___ Records for this task
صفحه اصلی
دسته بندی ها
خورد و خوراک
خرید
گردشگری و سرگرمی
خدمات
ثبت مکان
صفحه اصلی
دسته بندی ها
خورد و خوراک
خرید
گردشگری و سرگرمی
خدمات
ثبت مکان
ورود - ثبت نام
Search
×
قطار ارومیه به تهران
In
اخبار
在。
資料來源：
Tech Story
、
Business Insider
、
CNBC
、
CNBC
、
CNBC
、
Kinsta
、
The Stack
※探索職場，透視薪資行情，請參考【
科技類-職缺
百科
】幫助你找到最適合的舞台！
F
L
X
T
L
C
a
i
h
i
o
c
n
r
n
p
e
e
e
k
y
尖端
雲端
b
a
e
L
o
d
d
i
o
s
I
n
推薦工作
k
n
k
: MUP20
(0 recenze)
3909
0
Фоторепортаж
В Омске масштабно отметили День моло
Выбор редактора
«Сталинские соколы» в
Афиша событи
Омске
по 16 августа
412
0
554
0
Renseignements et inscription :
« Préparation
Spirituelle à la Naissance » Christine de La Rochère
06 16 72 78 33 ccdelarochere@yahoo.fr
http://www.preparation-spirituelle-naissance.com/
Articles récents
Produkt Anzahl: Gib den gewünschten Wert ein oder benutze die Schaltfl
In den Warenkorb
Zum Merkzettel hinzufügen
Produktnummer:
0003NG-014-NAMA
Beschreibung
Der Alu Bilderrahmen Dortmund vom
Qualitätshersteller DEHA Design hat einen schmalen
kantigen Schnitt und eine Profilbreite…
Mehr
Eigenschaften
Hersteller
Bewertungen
______
___ Records for this task
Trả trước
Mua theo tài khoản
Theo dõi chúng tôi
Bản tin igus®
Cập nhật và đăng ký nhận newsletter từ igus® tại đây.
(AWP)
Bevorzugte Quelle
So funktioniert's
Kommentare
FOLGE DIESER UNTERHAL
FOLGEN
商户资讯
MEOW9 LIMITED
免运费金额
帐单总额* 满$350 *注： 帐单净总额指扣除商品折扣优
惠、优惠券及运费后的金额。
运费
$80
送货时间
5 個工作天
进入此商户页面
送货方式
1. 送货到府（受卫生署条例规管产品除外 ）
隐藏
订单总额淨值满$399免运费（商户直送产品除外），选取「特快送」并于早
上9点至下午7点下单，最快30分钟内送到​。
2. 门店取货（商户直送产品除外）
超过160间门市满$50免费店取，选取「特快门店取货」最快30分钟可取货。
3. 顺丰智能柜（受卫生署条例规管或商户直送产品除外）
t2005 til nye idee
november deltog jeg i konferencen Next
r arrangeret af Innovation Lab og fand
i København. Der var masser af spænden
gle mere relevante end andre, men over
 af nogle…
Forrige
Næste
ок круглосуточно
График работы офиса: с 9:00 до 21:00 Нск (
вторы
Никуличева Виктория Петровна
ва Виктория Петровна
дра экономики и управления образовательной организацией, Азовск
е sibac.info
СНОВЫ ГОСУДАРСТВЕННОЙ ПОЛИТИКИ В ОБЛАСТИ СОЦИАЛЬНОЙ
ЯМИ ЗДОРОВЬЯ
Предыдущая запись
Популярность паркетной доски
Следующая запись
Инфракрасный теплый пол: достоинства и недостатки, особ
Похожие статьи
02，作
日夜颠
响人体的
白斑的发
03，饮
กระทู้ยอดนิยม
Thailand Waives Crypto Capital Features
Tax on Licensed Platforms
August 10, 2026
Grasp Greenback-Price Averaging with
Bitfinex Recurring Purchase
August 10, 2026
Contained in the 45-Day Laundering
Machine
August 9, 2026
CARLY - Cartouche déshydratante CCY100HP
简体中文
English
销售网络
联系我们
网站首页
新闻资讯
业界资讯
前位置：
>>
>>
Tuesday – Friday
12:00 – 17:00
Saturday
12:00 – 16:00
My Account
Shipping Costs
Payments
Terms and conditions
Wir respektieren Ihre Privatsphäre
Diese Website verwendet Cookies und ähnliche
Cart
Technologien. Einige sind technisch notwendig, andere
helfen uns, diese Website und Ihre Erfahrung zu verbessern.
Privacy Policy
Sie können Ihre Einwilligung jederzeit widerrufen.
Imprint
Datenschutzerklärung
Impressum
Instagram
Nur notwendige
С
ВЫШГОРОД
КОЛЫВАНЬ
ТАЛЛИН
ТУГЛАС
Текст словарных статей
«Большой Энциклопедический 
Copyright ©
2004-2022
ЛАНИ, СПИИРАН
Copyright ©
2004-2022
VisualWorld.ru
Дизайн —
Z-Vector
______
Aim of the task —
For the records above, state how many lines contain the word "Петровна". Give only the number.

Output for this exercise —
2